Jude fled the table in tears. Jamey stomped to his room. Jon gave his son time to cool, then went in and asked what he most wanted to do on his birthday. With great earnestness, Jamey said, “Treat it like a regular old day. No party, no nothing. I want to spend the day alone with…with whatever’s left…you know…of Mom.”
Jon Van Zandt was a Stoic. His face showed nothing as he slowly nodded. But his voice quavered as he murmured, “Permission granted.”
ON HIS FIRST party-free January 30th Jamey slept late, woke slowly, then remembered his new birthday freedom. Sighing with satisfaction, he stared up at the ceiling and commenced, as planned, to conjure every last thing he could remember about his mother. He managed to recall, at least faintly, a pleasing voice. He recalled a benign warmth bending down to praise him. He vaguely glimpsed a blue-eyed, pretty face. But before he could study that face, memorize it, convey his love to it, it broke up and melted into mist.
Distressed, Jamey summoned his indefatigability, jumped out of bed, dressed as fast as he could, and called to the mother mist, “Come on!” The mist made no reply—was no longer even a mist, really—but Jamey made a show of coaxing it downstairs even so.
He found Jon in the process of making his favorite breakfast: strawberry crepes topped with whipped cream. He found that Judith had placed, on his plate, a three-by-five card upon which she’d typed: “Happy Regular Old Day. —Jude.” He noticed her staring at him so blankly she resembled a three-by-five card herself, and grinned. “No kidding, Jude,” he said. “This is the best present you ever gave me! So thanks.”
Judith stuck out her tongue, then bent to her crepes with seeming distaste. Jamey plowed into his with relish.
Jon joined them at the table. “So what will you do today, Mister Regular?”
Jamey peered out the window. “It’s not raining and not too cold. I’d like to just go out on my bike, if that’s okay, wander around all day, then come home for a regular ol’ dinner here at the regular ol’ ranch.”
Poker-faced as ever, Jon said, “Two quick confessions. One, I broke the Regular Ol’ Day Rule and got you a present. Two, I broke it again and gave Jude permission to bake a cake. If we ban all guests except Gramma Nan and if we don’t sing ‘Happy Birthday,’ could you stand to blow out ten candles and eat a piece of the cake?”
Jamey tried to look put-upon, then grinned. “That’s regular enough!”
“By four the daylight’s going,” Jon said. “I want you home at three. And no disappearing this year. Disappearing is not regular, Mister Regular.”

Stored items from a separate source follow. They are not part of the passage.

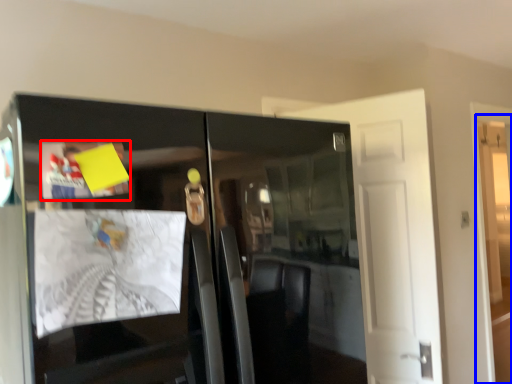 Question: Which object appears closest to the camera in this image, magazine (highlighted by a red box) or door (highlighted by a blue box)?

Choices:
 (A) magazine
 (B) door

Answer: (A) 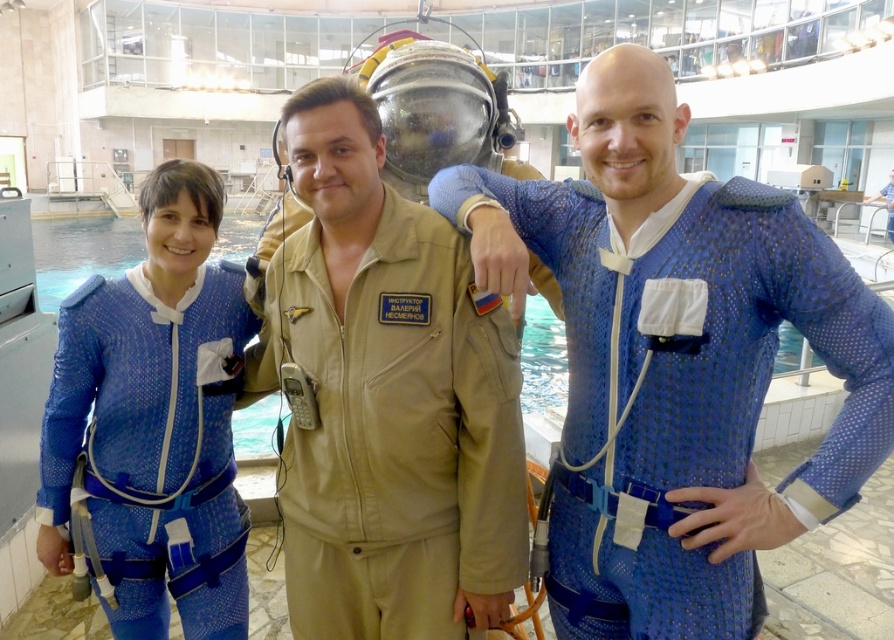 Question: Observing the image, what is the correct spatial positioning of blue textured jumpsuit at center in reference to blue mesh suit at left?

Choices:
 (A) right
 (B) left

Answer: (A)

Question: In this image, where is blue textured jumpsuit at center located relative to tan fabric jumpsuit at center?

Choices:
 (A) below
 (B) above

Answer: (B)

Question: Is blue textured jumpsuit at center positioned behind tan fabric jumpsuit at center?

Choices:
 (A) no
 (B) yes

Answer: (A)

Question: Based on their relative distances, which object is nearer to the blue textured jumpsuit at center?

Choices:
 (A) tan fabric jumpsuit at center
 (B) blue mesh suit at left

Answer: (A)

Question: Which of the following is the farthest from the observer?

Choices:
 (A) [x=299, y=308]
 (B) [x=135, y=593]

Answer: (B)

Question: Which point appears closest to the camera in this image?

Choices:
 (A) (260, 280)
 (B) (136, 536)
 (C) (554, 493)

Answer: (C) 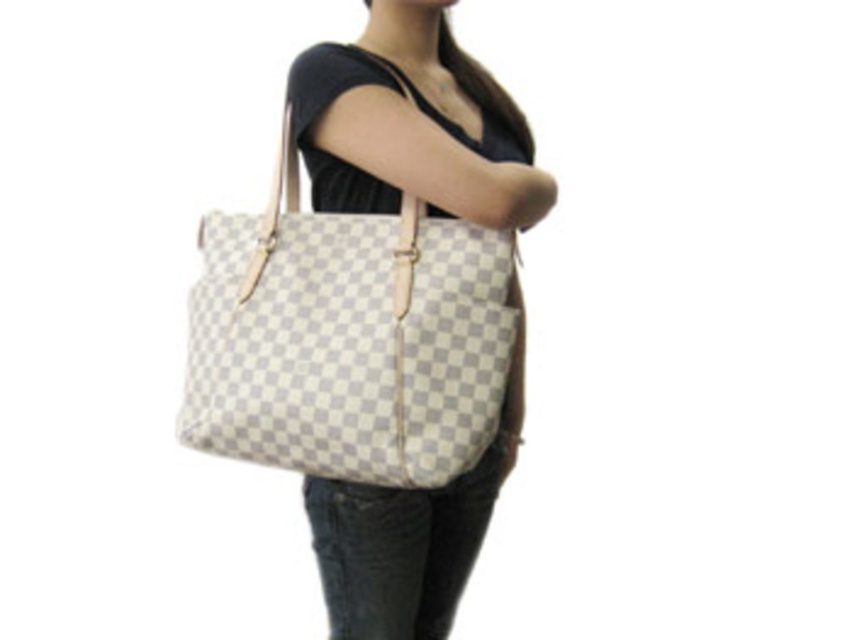 Question: Is the position of white checkered fabric tote at center less distant than that of white checkered bag at center?

Choices:
 (A) no
 (B) yes

Answer: (A)

Question: Observing the image, what is the correct spatial positioning of white checkered fabric tote at center in reference to white checkered bag at center?

Choices:
 (A) left
 (B) right

Answer: (A)

Question: Estimate the real-world distances between objects in this image. Which object is closer to the white checkered fabric tote at center?

Choices:
 (A) denim at lower center
 (B) white checkered bag at center

Answer: (B)

Question: Which point is farther from the camera taking this photo?

Choices:
 (A) (456, 205)
 (B) (398, 534)

Answer: (B)

Question: Where is white checkered fabric tote at center located in relation to denim at lower center in the image?

Choices:
 (A) above
 (B) below

Answer: (A)

Question: Which point is farther from the camera taking this photo?

Choices:
 (A) (256, 240)
 (B) (332, 74)
 (C) (327, 570)

Answer: (C) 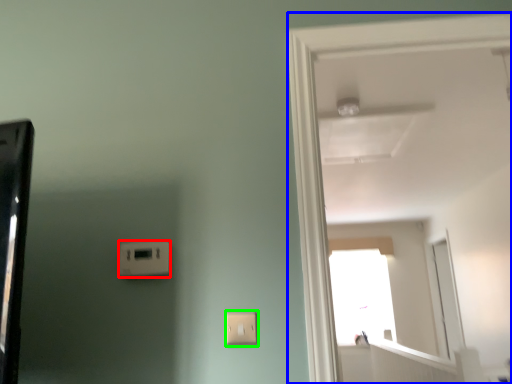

“Deal,” Jamey said with another grin.
HE SET OFF into Southeast Portland through a morning as bland as his plan for the day. The sky was a white so dull it looked like a ceiling, making the outdoors feel like the indoors of a giant unheated building. Jamey’s bike, an old English three-speed, made a pleasing clicketa-clicketa-clicketa when he stopped pedaling, so he began to seek residential streets with downhill slants. Riding to the crest of each, he would put on a burst of speed, then glide, enjoying the clicketa-clicketa for as long as possible.
He’d been at this for half an hour and had set a record glide of three blocks, when he realized he hadn’t thought of his mother once. Blushing with shame, he pulled up to the curb and looked at the empty air. “You’re minus five today,” he said softly. “Is there anything you’d like for…for your negative fifth deathday?”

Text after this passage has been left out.